Preguntas, Korda y el concepto de violencia

Zapatero estuvo hace dos noches en un programa respondiendo a las preguntas de cien ciudadanos. Una retransmisión televisiva bastante bien vendida a los espectadores. Entre estas personas, apareció un sacerdote dando por saco, presencia excusada porque en el programa deben estar representados todos los estratos sociales y muchos colectivos diferentes. La pregunta del susodicho versó sobre si el presidente del gobierno opinaba si el feto era un ser con vida o no. Por suerte, Zapatero evitó contestar como persona con moral, es decir, contestó como presidente del gobierno y expuso su idea de mejorar la actual legislación sobre el aborto y proponer una ley de plazos, que es lo que se estila en el resto de los países democráticos occidentales. ¡Uf! Salió del paso aunque no creo que a nuestro conciudadano cura le gustara la respuesta. El presidente insistió en el derecho de las mujeres a decidir, derechos de los que la Conferencia Episcopal quiere saber poco, más que nada porque ve cómo va mermando su influencia en la sociedad española y cómo sus iglesias se van quedando vacías, de ahí su virulencia ante cualquier tipo de tendencia social que ellos no dirijan. Porque eso sí, el cura dejó muy claro que nuestro estado era aconfesional y no laico, como se afirmaba muchas veces.

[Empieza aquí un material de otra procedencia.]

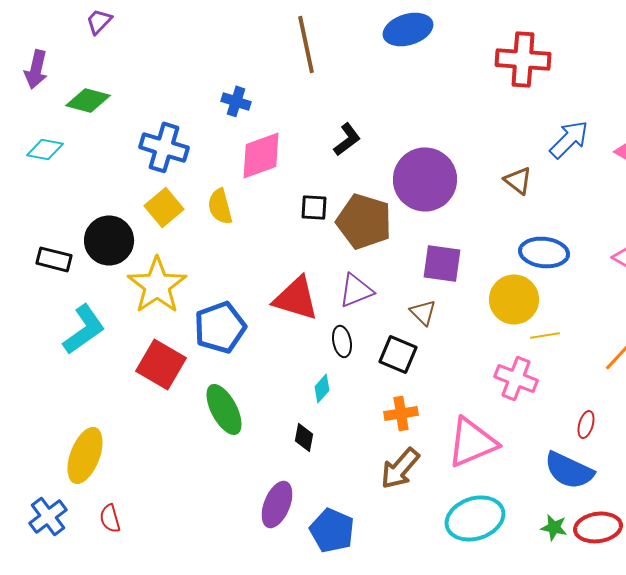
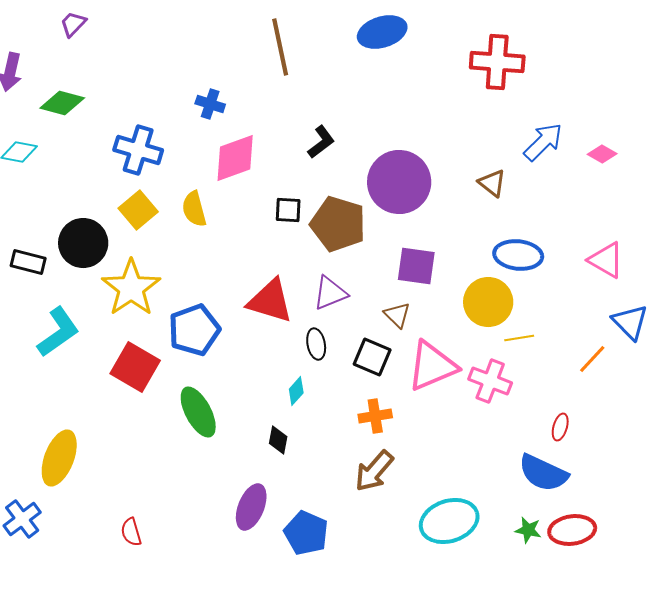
pink triangle: (472, 442) -> (432, 366), moved
red semicircle: (110, 518) -> (131, 532), moved

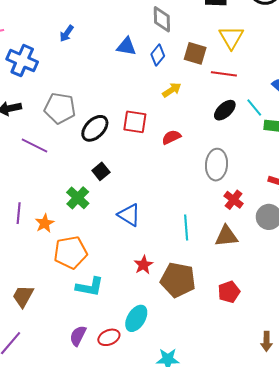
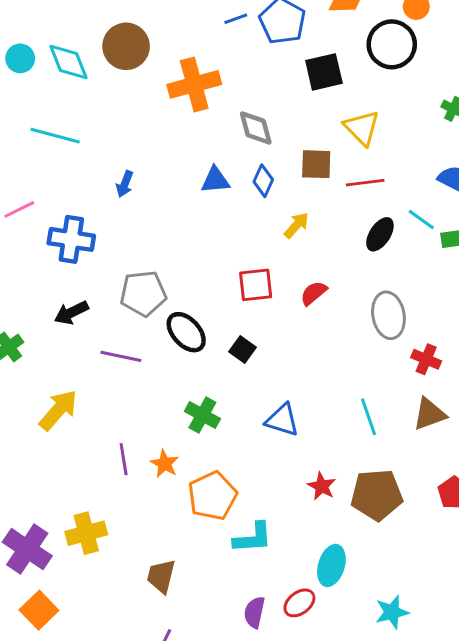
black ellipse: (95, 128) -> (186, 332), moved, turned -72
black square: (101, 171) -> (242, 350), moved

Y con la asociación de pensamientos, me viene a la memoria la exposición de fotografía de Alberto D. Korda, el testigo que inmortalizó con su objetivo instantes de la revolución cubana, más conocido por ser el autor de la más célebre reproducción del Che. Aunque muchos reconozcamos el proceso revolucionario con componentes románticos, ideales motivadores, sanos valores y objetivos claros, estaban en una guerra. Aunque la violencia no puede ser nunca un fin en sí mismo, lo siento, pero muchas veces es el medio para los oprimidos y su única defensa tras haber considerado otros caminos. Y mejor que comunicaros las palabras de filósofos y los dedicados a la política, lo podéis leer directamente de un discurso de Carlos Fernández Liria que salió publicado en Rebelión el 20 de enero donde discutía esta concepción sobre la violencia, escrito con brillantez y valentía :
“Es muy sintomático que Hannah Arendt esté hoy día tan de moda. Los estantes de las librerías están repletos de libros de Arendt, se cita a Arendt en el Parlamento, tenemos a Arendt hasta en la sopa. A todo el mundo le resulta interesantísimo que un pueblo entero, el pueblo alemán, colapsara moralmente en los años treinta del pasado siglo XX. En cambio, se lee muy poco (de hecho, ni siquiera se le traduce demasiado) a Günther Anders, quien fuera, por cierto, su marido. Anders se ocupó más bien de denunciar la continuidad de ese colapso moral entre nosotros, en la conciencia occidental en general. Lo que le preocupaba era que nos habíamos vuelto analfabetos emocionales y que eso nos abocaba a una abismo moral en el que todos nos hacíamos cómplices de un holocausto cotidiano e ininterrumpido. A mediados de los ochenta, Anders renegó del pacifismo en el que había militado toda su vida de forma tan activa y argumentó que la única solución era la violencia. “Hemos hecho todo lo posible por convencer al mundo y está claro que no vale de nada. El mundo no está amenazado por seres que quieren matar sino por aquellos que a pesar de conocer los riesgos sólo piensan técnica, económica y comercialmente”. La economía capitalista ha llevado el planeta a un callejón sin salida. La situación es tan grave que, hoy día –plantea Anders- el recurso a la violencia por parte de los movimientos antisistema debe considerarse, sin más, legítima defensa. Estamos amenazados, la población mundial está amenazada de muerte, por vulgares hombres de negocios con aspecto inofensivo. “Considero ineludible que nosotros, a todos aquellos que tienen el poder y nos amenazan, los asustemos. No hay que vacilar en eliminar a aquellos seres que por escasa imaginación o por estupidez emocional no se detienen ante la mutilación de la vida y la muerte de la humanidad”. Estas citas están sacadas de un libro titulado Llámese cobardía a esta esperanza, que publicó una editorial marginal que, por supuesto, no ha gozado de la fortuna comercial de los editores de Hannah Arendt.”